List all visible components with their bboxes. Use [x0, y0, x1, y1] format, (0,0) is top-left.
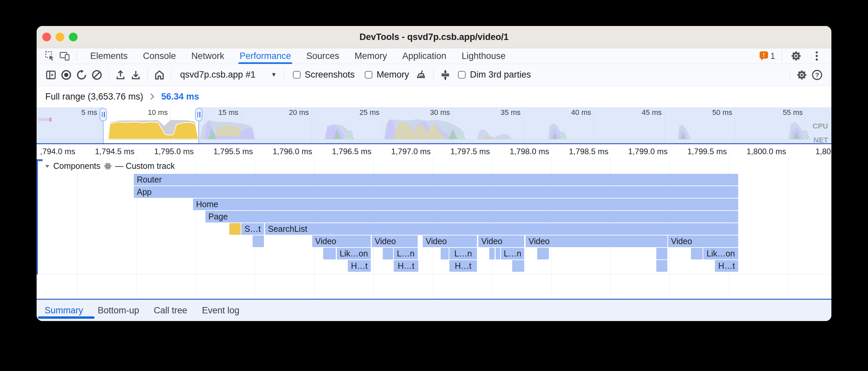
- flame-bar-label: Lik…on: [707, 249, 735, 258]
- tab-elements[interactable]: Elements: [90, 48, 128, 64]
- flame-bar[interactable]: [512, 260, 524, 272]
- flame-chart-area[interactable]: Components — Custom track RouterAppHomeP…: [37, 156, 831, 299]
- flame-bar-video[interactable]: Video: [668, 235, 738, 247]
- right-selection-handle[interactable]: [195, 108, 203, 121]
- flame-bar[interactable]: [441, 248, 448, 259]
- download-profile-icon[interactable]: [128, 67, 144, 83]
- overview-tick-label: 45 ms: [642, 108, 662, 117]
- device-toolbar-icon[interactable]: [57, 49, 72, 63]
- left-selection-handle[interactable]: [99, 108, 107, 121]
- reload-record-icon[interactable]: [74, 67, 89, 83]
- screenshots-checkbox-group[interactable]: Screenshots: [293, 69, 355, 80]
- bottom-tab-eventlog[interactable]: Event log: [202, 305, 240, 316]
- upload-profile-icon[interactable]: [113, 67, 128, 83]
- flame-bar-ln[interactable]: L…n: [394, 248, 418, 259]
- ruler-label: 1,799.5 ms: [687, 147, 727, 156]
- flame-bar-page[interactable]: Page: [205, 211, 738, 223]
- ruler-label: 1,796.0 ms: [273, 147, 312, 156]
- flame-bar[interactable]: [229, 223, 241, 235]
- flame-bar-ht[interactable]: H…t: [348, 260, 371, 272]
- flame-bar-ln[interactable]: L…n: [449, 248, 477, 259]
- ruler-label: 1,795.0 ms: [154, 147, 194, 156]
- bottom-tab-bottomup[interactable]: Bottom-up: [98, 305, 140, 316]
- capture-settings-gear-icon[interactable]: [794, 67, 809, 83]
- flame-bar-video[interactable]: Video: [372, 235, 418, 247]
- flame-bar[interactable]: [489, 248, 495, 259]
- collapse-sanitize-icon[interactable]: [438, 67, 453, 83]
- dim-3rd-parties-checkbox-group[interactable]: Dim 3rd parties: [458, 69, 531, 80]
- screenshots-checkbox[interactable]: [293, 71, 301, 79]
- flame-bar[interactable]: [253, 235, 264, 247]
- flame-bar[interactable]: [691, 248, 703, 259]
- flame-bar-likon[interactable]: Lik…on: [337, 248, 371, 259]
- memory-checkbox[interactable]: [365, 71, 372, 79]
- ruler-label: ,794.0 ms: [40, 147, 75, 156]
- flame-bar-video[interactable]: Video: [526, 235, 667, 247]
- panel-tab-bar: ElementsConsoleNetworkPerformanceSources…: [37, 48, 831, 64]
- flame-bar[interactable]: [383, 248, 393, 259]
- ruler-label: 1,794.5 ms: [95, 147, 134, 156]
- flame-bar[interactable]: [323, 248, 336, 259]
- overview-tick-label: 15 ms: [218, 108, 238, 117]
- tab-sources[interactable]: Sources: [306, 48, 339, 64]
- divider: [171, 69, 172, 81]
- clear-icon[interactable]: [89, 67, 104, 83]
- window-title: DevTools - qsvd7p.csb.app/video/1: [37, 26, 831, 48]
- overview-tick-label: 10 ms: [148, 108, 168, 117]
- tab-lighthouse[interactable]: Lighthouse: [462, 48, 505, 64]
- dim-3rd-parties-label: Dim 3rd parties: [470, 69, 531, 80]
- flame-bar-ht[interactable]: H…t: [394, 260, 418, 272]
- flame-bar-ht[interactable]: H…t: [449, 260, 477, 272]
- react-atom-icon: [104, 162, 112, 170]
- tab-performance[interactable]: Performance: [240, 48, 291, 64]
- flame-bar[interactable]: [537, 248, 549, 259]
- more-options-kebab-icon[interactable]: [809, 49, 824, 63]
- components-track-header[interactable]: Components — Custom track: [44, 161, 175, 171]
- memory-checkbox-group[interactable]: Memory: [365, 69, 409, 80]
- flame-bar-video[interactable]: Video: [478, 235, 524, 247]
- flame-bar-label: L…n: [454, 249, 472, 258]
- tab-memory[interactable]: Memory: [354, 48, 387, 64]
- dim-3rd-parties-checkbox[interactable]: [458, 71, 466, 79]
- flame-bar[interactable]: [656, 260, 667, 272]
- tab-application[interactable]: Application: [402, 48, 446, 64]
- details-tab-bar: SummaryBottom-upCall treeEvent log: [37, 300, 831, 321]
- flame-bar-router[interactable]: Router: [134, 174, 738, 186]
- flame-bar-label: Video: [526, 236, 550, 246]
- timeline-overview[interactable]: 5 ms10 ms15 ms20 ms25 ms30 ms35 ms40 ms4…: [37, 107, 831, 143]
- collapse-triangle-icon[interactable]: [44, 164, 50, 169]
- issues-counter[interactable]: ! 1: [759, 51, 775, 61]
- flame-bar-home[interactable]: Home: [193, 199, 738, 210]
- settings-gear-icon[interactable]: [789, 49, 803, 63]
- flame-bar[interactable]: [496, 248, 500, 259]
- flame-bar-likon[interactable]: Lik…on: [703, 248, 738, 259]
- tab-network[interactable]: Network: [191, 48, 224, 64]
- flame-bar[interactable]: [656, 248, 667, 259]
- flame-bar-video[interactable]: Video: [423, 235, 477, 247]
- ruler-label: 1,799.0 ms: [628, 147, 668, 156]
- flame-gridline: [77, 156, 78, 299]
- flame-bar-st[interactable]: S…t: [241, 223, 264, 235]
- tab-console[interactable]: Console: [143, 48, 176, 64]
- record-icon[interactable]: [59, 67, 74, 83]
- breadcrumb-full-range[interactable]: Full range (3,653.76 ms): [45, 92, 143, 102]
- flame-bar-video[interactable]: Video: [312, 235, 371, 247]
- bottom-tab-summary[interactable]: Summary: [44, 305, 83, 316]
- home-icon[interactable]: [152, 67, 167, 83]
- divider: [433, 69, 434, 81]
- flame-bar-app[interactable]: App: [134, 186, 738, 198]
- tab-label: Performance: [240, 51, 291, 61]
- overview-tick-label: 55 ms: [783, 108, 803, 117]
- flame-bar-searchlist[interactable]: SearchList: [265, 223, 738, 235]
- overview-tick-label: 40 ms: [571, 108, 591, 117]
- flame-bar-ht[interactable]: H…t: [715, 260, 738, 272]
- target-selector-dropdown[interactable]: qsvd7p.csb.app #1 ▼: [180, 69, 277, 80]
- help-icon[interactable]: ?: [809, 67, 825, 83]
- dock-panel-icon[interactable]: [43, 67, 59, 83]
- flame-bar-label: App: [134, 187, 151, 197]
- inspect-element-icon[interactable]: [42, 49, 57, 63]
- flame-bar-ln[interactable]: L…n: [501, 248, 524, 259]
- garbage-collect-broom-icon[interactable]: [414, 67, 429, 83]
- bottom-tab-calltree[interactable]: Call tree: [154, 305, 187, 316]
- breadcrumb-selected-range[interactable]: 56.34 ms: [161, 92, 199, 102]
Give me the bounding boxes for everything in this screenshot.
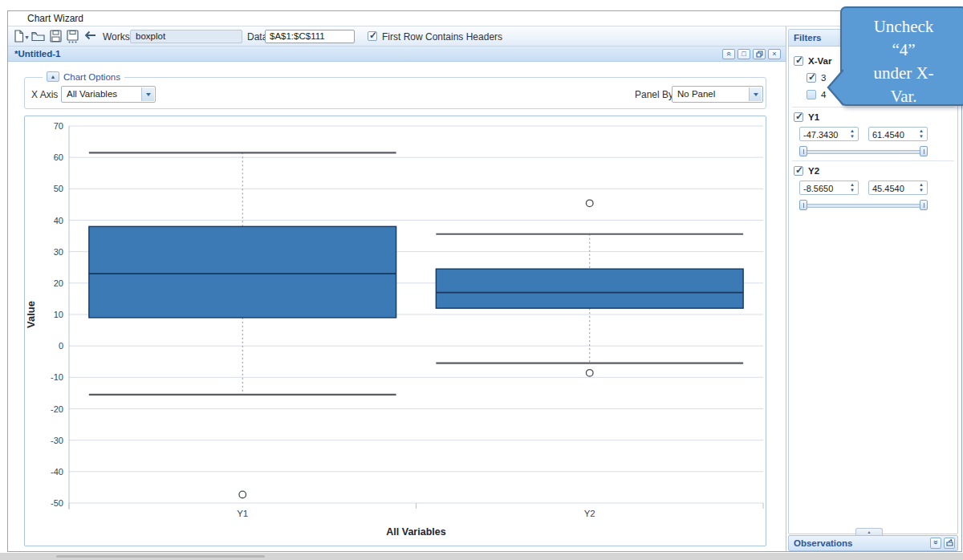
chart-options-group: ▲ Chart Options X Axis All Variables Pan… [24,77,766,109]
save-button[interactable] [48,29,63,43]
collapse-chart-options-button[interactable]: ▲ [47,71,59,82]
y-tick-label: 40 [54,216,63,225]
restore-icon: □ [742,50,746,58]
callout-text-line: Var. [842,85,963,108]
x-axis-dropdown[interactable]: All Variables [61,86,156,103]
filter-y2-label: Y2 [808,166,819,176]
back-button[interactable] [83,29,97,43]
double-chevron-down-icon: « [932,540,940,545]
y-tick-label: 70 [54,121,63,131]
y1-slider-handle-min[interactable] [799,146,807,156]
boxplot-chart-panel: 706050403020100-10-20-30-40-50Y1Y2All Va… [24,116,766,546]
filter-xvar-option-4-checkbox[interactable] [807,90,816,99]
y1-min-spinner[interactable]: -47.3430 ▲▼ [799,127,859,141]
y1-slider-handle-max[interactable] [920,146,928,156]
filter-y1-checkbox[interactable] [794,112,803,122]
chart-content-area: ▲ Chart Options X Axis All Variables Pan… [8,62,786,551]
spinner-down-icon: ▼ [850,134,855,140]
filter-y2-checkbox[interactable] [794,166,803,176]
open-icon [31,30,45,43]
data-range-input[interactable]: $A$1:$C$111 [265,30,355,43]
y2-min-spinner[interactable]: -8.5650 ▲▼ [799,181,859,195]
y2-range-slider [799,200,928,210]
y-tick-label: 30 [54,247,63,257]
observations-title: Observations [794,538,853,548]
observations-splitter-handle[interactable]: ▲ [855,528,883,535]
spinner-down-icon: ▼ [919,134,924,140]
filter-xvar-option-3-checkbox[interactable] [807,73,816,83]
expand-observations-button[interactable]: « [930,538,941,549]
filter-y1-label: Y1 [808,112,819,122]
y-tick-label: 60 [54,152,63,162]
boxplot-svg: 706050403020100-10-20-30-40-50Y1Y2All Va… [25,116,766,546]
spinner-up-icon: ▲ [850,128,855,134]
chevron-down-icon [146,93,151,96]
tab-bar: *Untitled-1 « □ × [8,47,786,62]
new-chart-dropdown-caret[interactable]: ▼ [24,34,30,40]
float-window-button[interactable] [753,49,766,59]
y1-min-value: -47.3430 [803,130,838,140]
panel-by-dropdown[interactable]: No Panel [672,86,763,103]
y-tick-label: -10 [51,372,63,382]
chevron-down-icon [754,93,758,96]
data-range-value: $A$1:$C$111 [270,31,325,41]
tab-untitled-1[interactable]: *Untitled-1 [14,49,61,59]
chart-options-legend: ▲ Chart Options [43,71,124,82]
y1-min-spinner-buttons[interactable]: ▲▼ [847,128,857,140]
save-as-button[interactable] [65,29,79,43]
y2-max-spinner-buttons[interactable]: ▲▼ [916,181,926,194]
y2-slider-handle-max[interactable] [920,200,928,210]
y-tick-label: -30 [51,436,63,445]
tab-window-controls: « □ × [722,49,781,59]
x-axis-dropdown-button[interactable] [141,87,154,101]
panel-by-dropdown-button[interactable] [749,87,762,101]
float-window-icon [756,51,763,58]
boxplot-box [436,269,743,308]
outlier-point [586,200,593,207]
filters-title: Filters [794,33,822,43]
x-axis-label: X Axis [31,89,58,100]
y1-range-slider [799,146,928,156]
dock-observations-button[interactable] [944,538,955,549]
y-axis-title: Value [25,301,37,328]
main-column: ▼ [8,26,786,551]
observations-bar: Observations « [788,535,958,551]
y2-max-spinner[interactable]: 45.4540 ▲▼ [868,181,928,195]
save-as-icon [67,30,79,43]
new-chart-icon [14,30,24,43]
y2-slider-handle-min[interactable] [799,200,807,210]
y2-min-value: -8.5650 [803,184,833,193]
filter-separator [792,160,954,161]
observations-controls: « [930,538,955,549]
callout-text-line: under X- [842,62,963,85]
filter-xvar-checkbox[interactable] [794,56,803,66]
spinner-down-icon: ▼ [850,188,855,193]
x-category-label: Y2 [584,509,595,518]
double-chevron-up-icon: « [725,51,733,56]
window-title: Chart Wizard [27,13,83,24]
open-button[interactable] [30,29,45,43]
close-window-button[interactable]: × [768,49,781,59]
callout-text-line: Uncheck [842,15,963,39]
y1-max-spinner-buttons[interactable]: ▲▼ [916,128,926,140]
spinner-up-icon: ▲ [919,128,924,134]
y2-min-spinner-buttons[interactable]: ▲▼ [847,181,857,194]
background-spreadsheet-strip [0,553,963,560]
y-tick-label: 50 [54,184,63,193]
chart-options-title: Chart Options [63,72,120,82]
panel-by-selected-value: No Panel [677,89,715,99]
worksheet-field[interactable]: boxplot [130,30,242,43]
y1-max-spinner[interactable]: 61.4540 ▲▼ [868,127,928,141]
collapse-window-button[interactable]: « [722,49,735,59]
filter-xvar-label: X-Var [808,56,831,66]
restore-window-button[interactable]: □ [737,49,750,59]
outlier-point [239,491,246,498]
first-row-headers-label: First Row Contains Headers [382,31,502,43]
y2-max-value: 45.4540 [872,184,904,193]
y1-max-value: 61.4540 [872,130,904,140]
first-row-headers-checkbox[interactable] [368,31,377,41]
boxplot-box [89,226,396,318]
x-axis-selected-value: All Variables [67,89,117,99]
worksheet-value: boxplot [136,31,165,41]
spinner-up-icon: ▲ [919,182,924,188]
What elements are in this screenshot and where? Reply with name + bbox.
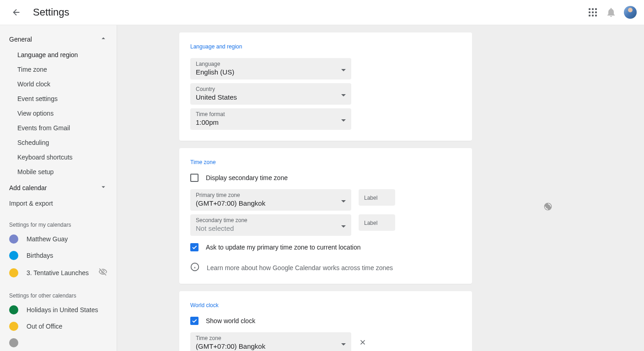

> **TASK STATEMENT**
Your answer must be one number: the count of lines in the entries that contain the string "track".

> **WRITTEN RESPONSE**
2